Ma avrà anche scoperto la narrativa.
“Girando di casa in casa. Una mia amica mi prestò Via col vento. Avevo nove anni, lo lessi tutto d’un fiato. Una vecchietta mi dava i romanzi di Liala e di Carolina Invernizio. Che effetto mi fece Il bacio di una morta…Poi ho scoperto la letteratura americana e me ne sono innamorata: Hemingway, Steinbeck. E Pirandello. E D’Annunzio, il grande D’Annunzio negli anni Sessanta oscurato perché tacciato di essere fascista. Che stupidaggine quando l’ideologia politica affibbia etichette e se non sei della parte dominante su di te cala il sipario”.
Sul palcoscenico di Sanremo nel 1969
Veniamo a tempi più recenti.
“Ho amato Umberto Eco de Il nome della rosa, ma non ho finito di leggere Il pendolo di Focault. Mi intrigano Camilleri, Ken Follett, Faletti”.
Lei ha dedicato una canzone a Ungaretti.
“Sì, e l’ho conosciuto bene, frequentandolo un’intera settimana a Salsomaggiore Terme, in occasione del premio per la regia televisiva. Un poeta bambino lo definirei, tanto mi parve candido. Era il 1970, qualche mese dopo morì”.
Nella swinging Milano degli anni Settanta c’era l’occasione di altri incontri.
“Era l’ombelico del mondo. Buzzati lo conobbi in un salotto bene, quando frequentava la libreria-galleria Cortina, dove poi espose molte sue opere. Era un affascinante affabulatore. E ricordo le serate con Mario Luzi, con De Chirico, con Carlo Bo, al quale mi legò una cordiale amicizia durata anni”.
Dove ha sistemato le sua libreria l’Aquila di Ligonchio?
“Non esiste una mia dimora senza libri. Mi sembrerebbe spoglia. C’è una libreria nella casa di montagna e due in quella di città, una ufficiale e un’altra più intima”.
Intima? Si spieghi.
“E’ nel salottino attiguo alla mia camera da letto. Ci sono i volumi ai quali sono più attaccata. Un certo periodo non facevo che leggere le biografie di regine e donne famose, dalla Callas a Caterina di Russia”.
Ma ci sono anche i libri firmati da Iva Zanicchi. Il primo, Polenta di castagne, è stato un successo.
“Mi ha dato tanta soddisfazione. Ha avuto critiche positive, come quella di Aldo Grasso, mi ha fatto vincere il Premio Alghero Donna, ha venduto 120 mila copie. Un libro autobiografico: narra delle donne della mia famiglia, povera ma orgogliosa come poteva esserlo un nucleo dell’Appennino tosco-emiliano negli anni Cinquanta. I miei nonni erano immigrati, la vita era stenti e fame, combattuta appunto con la farina delle castagne locali.

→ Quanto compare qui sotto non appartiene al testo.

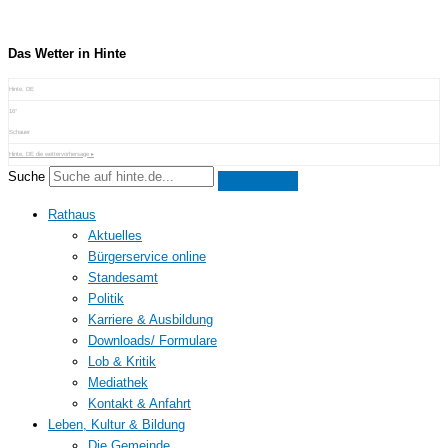
Zum
Inhalt
springen
Das Wetter in Hinte
Hinte, DE
16°
Schauer
Hinte, DE
die wettervorhersage ▸
Suche
Rathaus
Aktuelles
Bürgerservice online
Standesamt
Politik
Karriere & Ausbildung
Downloads/ Formulare
Lob & Kritik
Mediathek
Kontakt & Anfahrt
Leben, Kultur & Bildung
Die Gemeinde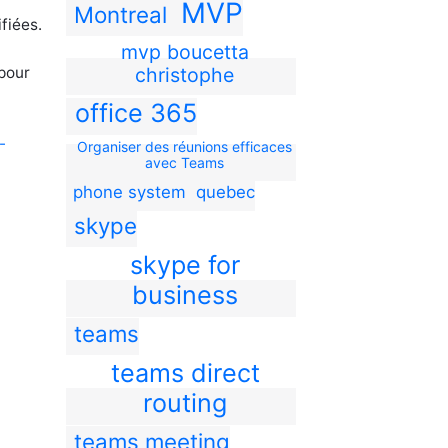
MVP
Montreal
fiées.
mvp boucetta
pour
christophe
office 365
-
Organiser des réunions efficaces
avec Teams
phone system
quebec
skype
skype for
business
teams
teams direct
routing
teams meeting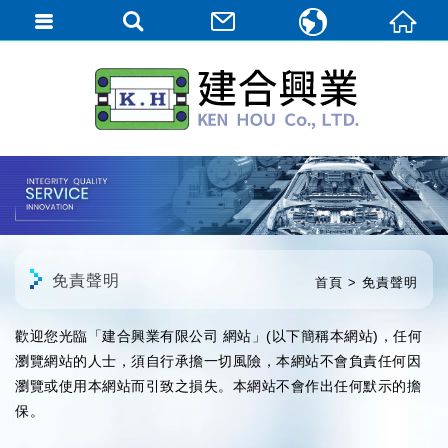
繁體中文
English
日本語
免責聲明
首頁
免責聲明
歡迎您光臨「建合興業有限公司 網站」(以下簡稱本網站)，任何
瀏覽網站的人士，須自行承擔一切風險，本網站不會負責任何因
瀏覽或使用本網站而引致之損失。本網站不會作出任何默示的擔
保。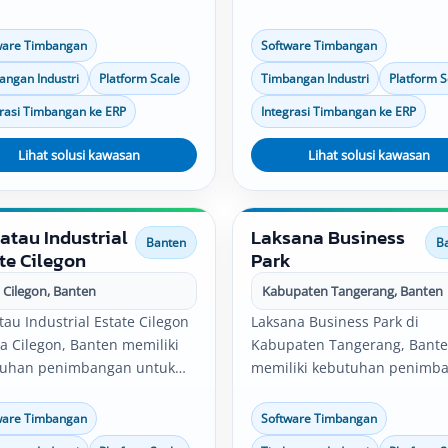
y control, logistik, dan
quality control, logistik, dan
ibusi. Solusi timbangan
distribusi. Solusi timbangan
ware Timbangan
Software Timbangan
tri, software timbangan,
industri, software timbangan
angan Industri
Platform Scale
Timbangan Industri
Platform S
orm scale, bench scale, serta
platform scale, bench scale, 
rasi data timbang dapat
integrasi data timbang dapat
grasi Timbangan ke ERP
Integrasi Timbangan ke ERP
uaikan dengan kebutuhan
disesuaikan dengan kebutuh
sional perusahaan.
Lihat solusi kawasan
operasional perusahaan.
Lihat solusi kawasan
atau Industrial
Laksana Business
Banten
B
te Cilegon
Park
 Cilegon, Banten
Kabupaten Tangerang, Banten
tau Industrial Estate Cilegon
Laksana Business Park di
ta Cilegon, Banten memiliki
Kabupaten Tangerang, Bant
tuhan penimbangan untuk
memiliki kebutuhan penimb
k, gudang, produksi, quality
untuk pabrik, gudang, produk
l, logistik, dan distribusi.
quality control, logistik, dan
ware Timbangan
Software Timbangan
i timbangan industri,
distribusi. Solusi timbangan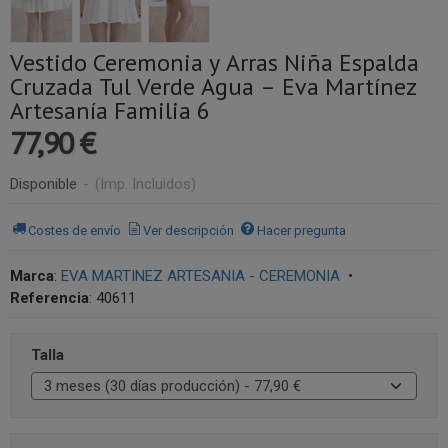
Vestido Ceremonia y Arras Niña Espalda
Cruzada Tul Verde Agua – Eva Martínez
Artesanía Familia 6
77,90 €
Disponible
-
(Imp. Incluidos)
Costes de envío
Ver descripción
Hacer pregunta
Marca
:
EVA MARTINEZ ARTESANIA - CEREMONIA
•
Referencia
:
40611
Talla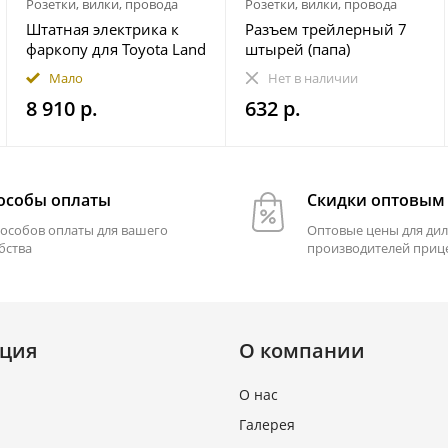
Розетки, вилки, провода
Розетки, вилки, провода
Штатная электрика к
Разъем трейлерный 7
фаркопу для Toyota Land
штырей (папа)
Cruiser Prado 250 2023-
Мало
Нет в наличии
7-pin
8 910 р.
632 р.
особы оплаты
Скидки оптовым
пособов оплаты для вашего
Оптовые цены для дил
бства
производителей приц
ция
О компании
О нас
Галерея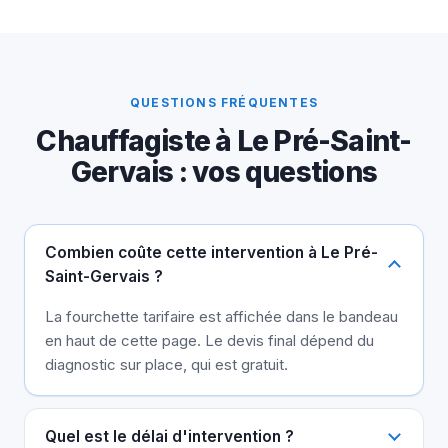
QUESTIONS FRÉQUENTES
Chauffagiste à Le Pré-Saint-
Gervais : vos questions
Combien coûte cette intervention à Le Pré-
Saint-Gervais ?
La fourchette tarifaire est affichée dans le bandeau
en haut de cette page. Le devis final dépend du
diagnostic sur place, qui est gratuit.
Quel est le délai d'intervention ?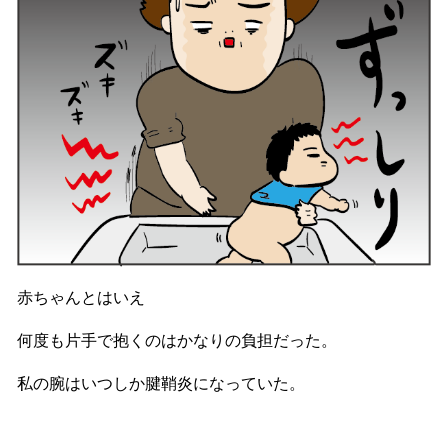
赤ちゃんとはいえ
何度も片手で抱くのはかなりの負担だった。
私の腕はいつしか腱鞘炎になっていた。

All’improvviso, nel decennio successivo, la svolta: partecipai a Castrocaro, agguantai il successo”.
Ha scritto anche altro.
“Con il secondo libro, I prati di Sara, ho voluto tentare il romanzo. Beh, ho peccato di presunzione, e allora i critici mi hanno castigato per aver osato troppo. Ora sono tornata all’autobiografia per il terzo mio titolo, in praparazione: l’infanzia, la guerra, l’avvio come cantante, l’affermazione. Fino all’avventura in politica”.

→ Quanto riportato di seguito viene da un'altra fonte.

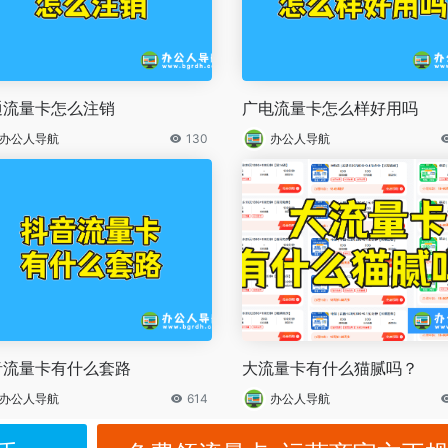
通流量卡怎么注销
广电流量卡怎么样好用吗
办公人导航
130
办公人导航
音流量卡有什么套路
大流量卡有什么猫腻吗？
办公人导航
614
办公人导航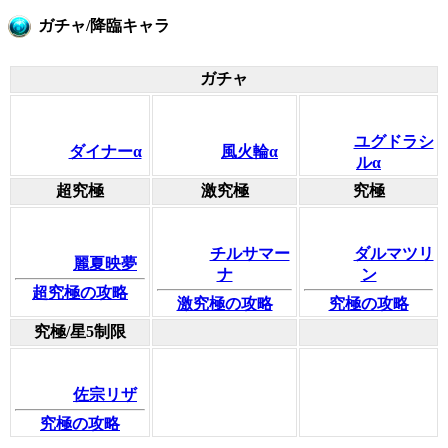
ガチャ/降臨キャラ
ガチャ
ユグドラシ
ダイナーα
風火輪α
ルα
超究極
激究極
究極
チルサマー
ダルマツリ
麗夏映夢
ナ
ン
超究極の攻略
激究極の攻略
究極の攻略
究極/星5制限
佐宗リザ
究極の攻略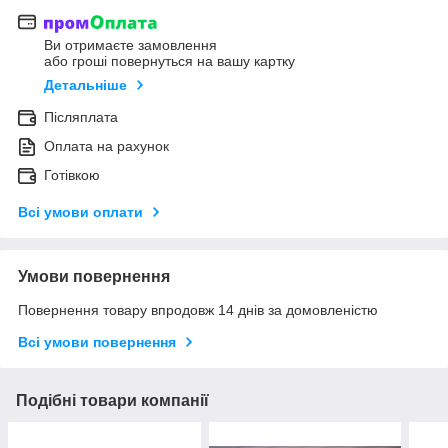
Ви отримаєте замовлення
або гроші повернуться на вашу картку
Детальніше
Післяплата
Оплата на рахунок
Готівкою
Всі умови оплати
Умови повернення
Повернення товару впродовж 14 днів за домовленістю
Всі умови повернення
Подібні товари компанії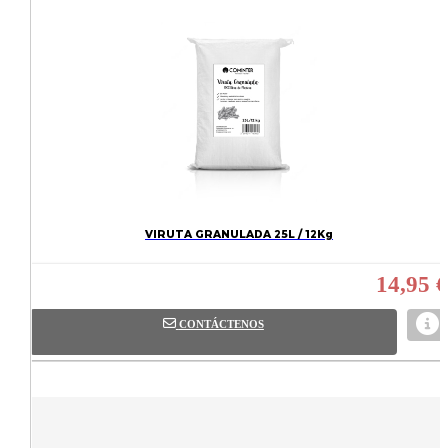
VIRUTA GRANULADA 25L / 12Kg
14,95 €
CONTÁCTENOS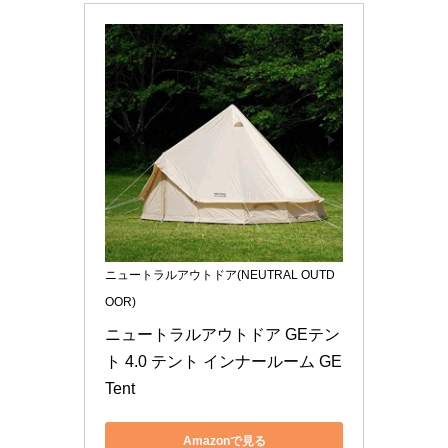
ニュートラルアウトドア(NEUTRAL OUTD
OOR)
ニュートラルアウトドア GEテン
ト 4.0 テント インナールーム GE 
Tent
Amazonで見る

Lei ha una figlia. Che cosa le ha fatto leggere da bambina e che cosa vorrebbe che leggessero anche oggi i piccoli?
“Pinocchio. E’ bellissimo, una storia di formazione piena di poesia e schiettezza. Ma non mi stancherei di ripetere ai ragazzi: prendete in mano un libro il più possibile. E lasciate un po’ da parte cellulari e internet. E dopo aver letto, tornate a scrivere lettere”.